To do: Each entry below must be written out exactly, with pictures left out.

Dataset entries:
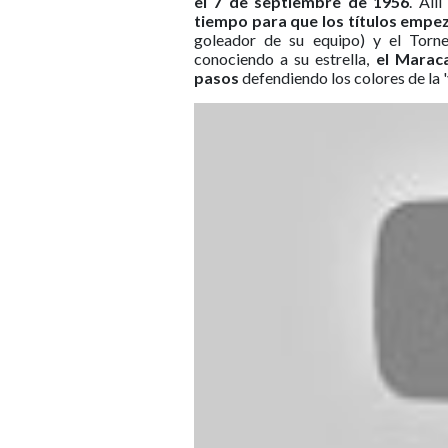
el 7 de septiembre de 1956
. All
tiempo para que los títulos empez
goleador de su equipo) y el Torn
conociendo a su estrella,
el Maraca
pasos
defendiendo los colores de la 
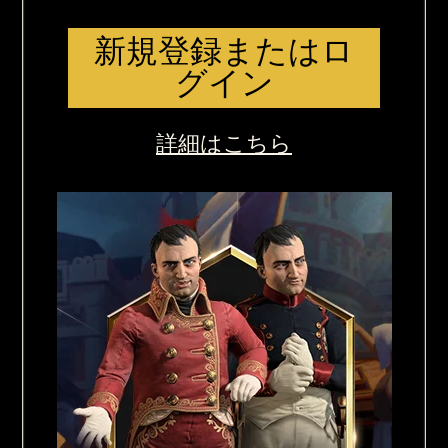
新規登録またはロ
グイン
詳細はこちら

Result:
el 7 de septiembre de 1956
. All
tiempo para que los títulos empez
goleador de su equipo) y el Torn
conociendo a su estrella,
el Maraca
pasos
defendiendo los colores de la 
新規登録またはロ
グイン
詳細はこちら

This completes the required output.